I agree with the previous comment. The help for mental health is very bad. When i felt af my worst i had to wait ages for a one off counselling appointment. Theh dont offer them weekly and ive had 2 this whole year. I called nightline once and found it very unhelpful and generic. I agree that there is not enough help here.
As someone who suffered very severely from mental health issues in the first year (though luckily for my housemates was determined to keep smiling for others), it’s reassuring to see that someone else is disappointed with Warwick’s ‘pastoral care’. Whilst I could have managed perfectly fine with the help of a counsellor or tutor, I ended up falling into the worst period of depression, anxiety and anorexia that I’ve ever had. My resident tutor was next to useless, the counselling services offered one appointment per month, and my tutor was wholly unsympathetic and barely interested. Whilst the university certainly excels in the academic field, the support they offer to those suffering from poor mental health is astoundingly bad, and the amplified awareness seems to have hardly helped. I eventually had to leave the university, as I wasn’t coping and had no other options. I’m very glad that someone has highlighted this issue, because it affects so many students and can make living in halls absolute hell.
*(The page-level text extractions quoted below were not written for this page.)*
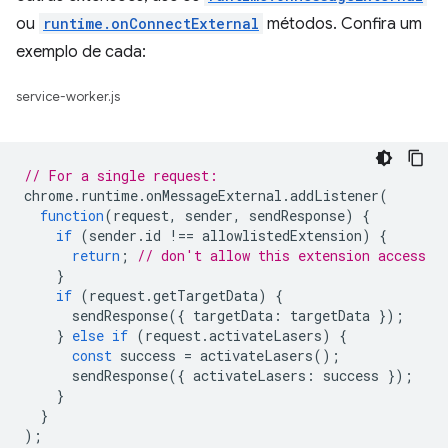
ou
runtime.onConnectExternal
métodos. Confira um
exemplo de cada:
service-worker.js
// For a single request:
chrome
.
runtime
.
onMessageExternal
.
addListener
(
function
(
request
,
sender
,
sendResponse
)
{
if
(
sender
.
id
!==
allowlistedExtension
)
{
return
;
// don't allow this extension access
}
if
(
request
.
getTargetData
)
{
sendResponse
({
targetData
:
targetData
});
}
else
if
(
request
.
activateLasers
)
{
const
success
=
activateLasers
();
sendResponse
({
activateLasers
:
success
});
}
}
);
We enned up with a housemate with sociopathic tendencies in a private accommodation. Our landlord noticed very quickly the issues we had been having with that student and tried to talk to him. He told us he would kick the guy out in one month, but first he wanted to give him some time to improve. Our life with him was pretty much a nightmare. We contacted the Student support and ask for advice how to handle the situation especially because the guy was very manipulative, he was stealing etc. The Student support said the situation was probably a consequence of our cultural differences. Thanks for that. Next time when someone commits a crime against me, I’ll remember that it’s just a cultural thing
Went through a very similar experience in my first year. Won’t say when/which hall or name names. But it was traumatic for all of us in the block. Lots of blood, numerous suicide attempts, aggression and alcoholism. And there was nowhere NEAR enough support for them or for us – no matter how many times we asked for it. By the time proper action was taken, the year was pretty much over.
I thought ours was a pretty isolated incident, but after reading this, clearly there is a larger systemic issue whereby not enough assistance is offered. Things really have to change support-wise.
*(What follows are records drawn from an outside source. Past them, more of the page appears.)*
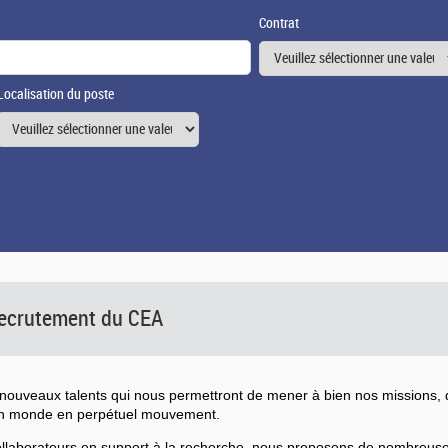
Contrat
Localisation du poste
 recrutement du CEA
ouveaux talents qui nous permettront de mener à bien nos missions, d
un monde en perpétuel mouvement.
collaborateurs en support à la recherche, nous proposons de nombreu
just are never willing to call the Police*
I feel one of the problems with Warwick is that people just are willing to call the Police, even when threatened directly. Warwick Security, and Warwick Life Teams are not Police and do not have the authority the Police have to ensure safety of both the aggressor and those he is threatening.
The Residential Life Team need to be much faster at calling Police when dealing with criminal behaviour [for whatever underlying reason.], reluctance to call the Police has been an issue at Warwick since at least 2009.